SPEELPLAATSWERKING Omdat kinderspel geen kinderspel is : “Onze speelplaats”. Ook het speelplaatsgebeuren maakt integraal deel uit van ons opvoedingsproject en het aanbod bewegingsopvoeding. 1. Relatie : doelen bewegingsopvoeding – doelen speelplaats. a. Doelen van de lichamelijke opvoeding. A. het ontwikkelen van de motorische competentie: dit is méér dan het leren van sportvaardigheden. B. het ontwikkelen van een fitte, gezonde en veilige levensstijl: dit is méér dan alléén lenigheid, kracht, uithouding, …. trainen. C. het ontwikkelen van het zelfbeeld (een goed, maar realistisch zelfbeeld) en een vlot sociaal functioneren: dit is méér dan het kunnen meespelen van een sportspel. Kunnen, kennen en zijn van de leerling zijn belangrijk. De totaliteit van het kind in beweging moet dus worden aangesproken bij het nastreven van de doelen eigen aan de bewegingsopvoeding.

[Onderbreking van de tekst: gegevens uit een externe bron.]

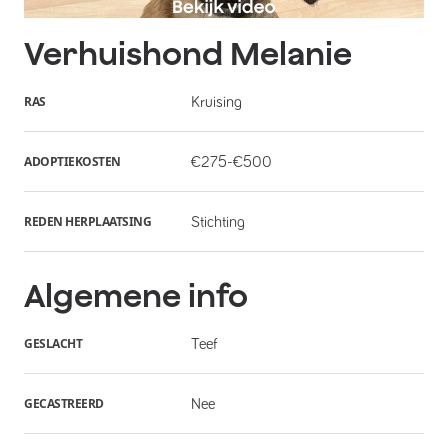
Verhuishond
Melanie
RAS
Kruising
ADOPTIEKOSTEN
€275-€500
REDEN HERPLAATSING
Stichting
Algemene info
GESLACHT
Teef
GECASTREERD
Nee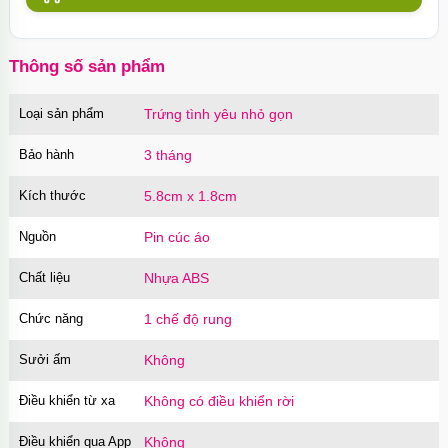
Thông số sản phẩm
Loại sản phẩm
Trứng tình yêu nhỏ gọn
Bảo hành
3 tháng
Kích thước
5.8cm x 1.8cm
Nguồn
Pin cúc áo
Chất liệu
Nhựa ABS
Chức năng
1 chế độ rung
Sưởi ấm
Không
Điều khiển từ xa
Không có điều khiển rời
Điều khiển qua App
Không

b. Doelen van de speelplaats. Traditioneel is de les L.O. in de lagere school sterk motorisch-cognitief georiënteerd. De speelplaats is dan het sociaal-motorisch experimenteerveld. De speelplaatstijd compenseert het zit- en luisteronderwijs van onze basisschoolkinderen. Speeltijd is a.h.w. een initiatie in vrijetijdsbesteding, en dan voornamelijk de socio-motorische vrijetijdsbesteding. Deze loopt parallel met de psycho-motorische ontwikkeling die op een méér systematische wijze aan bod komt in de L.O.-les. De motorische competentie (les bew.opv.) besteedt volgens onze leerkrachten doorgaans veel aandacht aan het individueel-motorisch en te weinig aan het socio-motorische. De broodnodige aanvullende aandacht voor dit socio-motorische kan gegeven worden vanuit de traditionele speelplaatsactiviteiten. Er is dus een duidelijk aanvullend verband na te streven tussen activiteiten on de les L.O. en de speelplaatsactiviteiten. - In de les L.O. is er té weinig “oefentijd”: deze oefentijd kan aangevuld worden tijdens de speeltijd. - In de les L.O. zijn er té weinig vrijetijdsactiverende momenten: de speelplaats biedt méér ruimte op dit vlak. - In de L.O.-les komt de creativiteit te weinig aan bod : deze ingesteldheid van de kinderen krijgt “vrij spel” tijdens de speeltijden. Hieruit leiden we dus af dat alle leerkrachten mee verantwoordelijk zijn voor de speeltijd-educatie.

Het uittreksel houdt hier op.